_Task input_.
*** Block opens ***
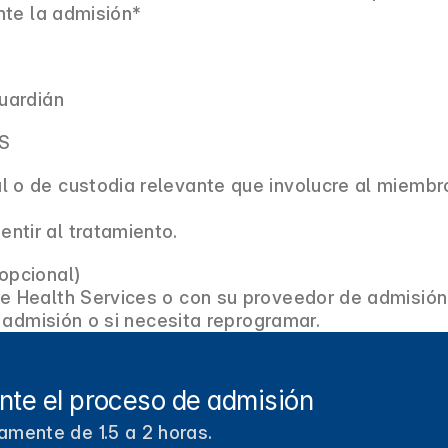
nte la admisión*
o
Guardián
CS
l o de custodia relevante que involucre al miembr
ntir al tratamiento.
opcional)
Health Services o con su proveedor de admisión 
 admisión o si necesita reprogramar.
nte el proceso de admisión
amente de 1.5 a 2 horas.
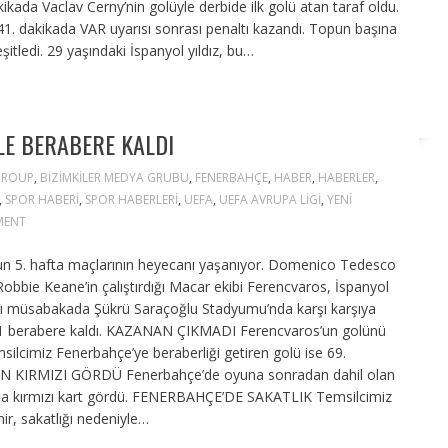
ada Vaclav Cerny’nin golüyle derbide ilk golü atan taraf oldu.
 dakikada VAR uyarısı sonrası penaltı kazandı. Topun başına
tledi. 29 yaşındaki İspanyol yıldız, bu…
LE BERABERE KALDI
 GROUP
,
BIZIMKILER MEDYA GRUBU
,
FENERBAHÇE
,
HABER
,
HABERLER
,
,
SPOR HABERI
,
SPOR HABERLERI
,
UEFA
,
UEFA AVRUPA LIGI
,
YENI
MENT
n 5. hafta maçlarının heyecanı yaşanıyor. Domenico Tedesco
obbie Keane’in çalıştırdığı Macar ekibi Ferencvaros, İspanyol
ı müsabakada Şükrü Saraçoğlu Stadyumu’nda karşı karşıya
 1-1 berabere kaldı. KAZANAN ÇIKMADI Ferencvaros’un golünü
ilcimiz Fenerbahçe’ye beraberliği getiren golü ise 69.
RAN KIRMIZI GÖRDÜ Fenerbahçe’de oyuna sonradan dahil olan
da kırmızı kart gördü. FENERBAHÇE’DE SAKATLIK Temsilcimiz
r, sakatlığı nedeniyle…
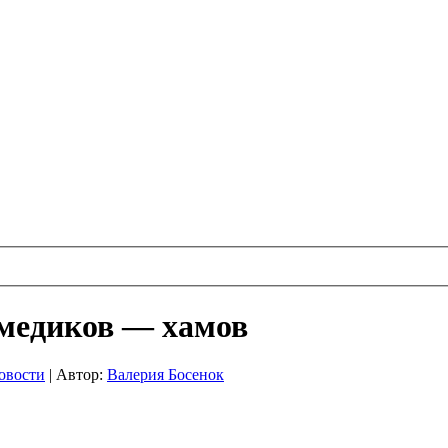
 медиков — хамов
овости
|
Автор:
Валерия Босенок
*** Block closes ***
*** Block opens ***
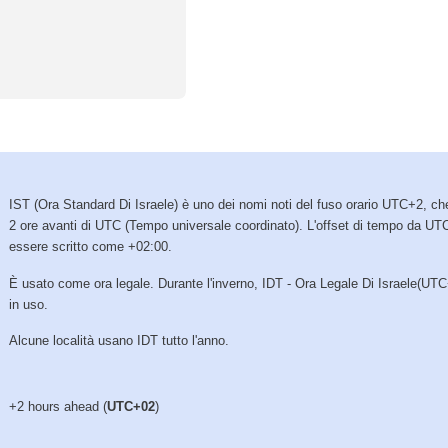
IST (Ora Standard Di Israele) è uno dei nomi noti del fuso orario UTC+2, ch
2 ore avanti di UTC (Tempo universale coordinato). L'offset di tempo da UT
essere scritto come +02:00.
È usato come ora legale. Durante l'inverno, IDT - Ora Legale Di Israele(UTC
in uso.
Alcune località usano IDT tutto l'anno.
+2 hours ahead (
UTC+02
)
*** Block closes ***
_Problem to solve_.
Scan the listing above. Collect all lines with the word "Israele".

_Task solution_.
IST (Ora Standard Di Israele) è uno dei nomi noti del fuso orario UTC+2, ch
È usato come ora legale. Durante l'inverno, IDT - Ora Legale Di Israele(UTC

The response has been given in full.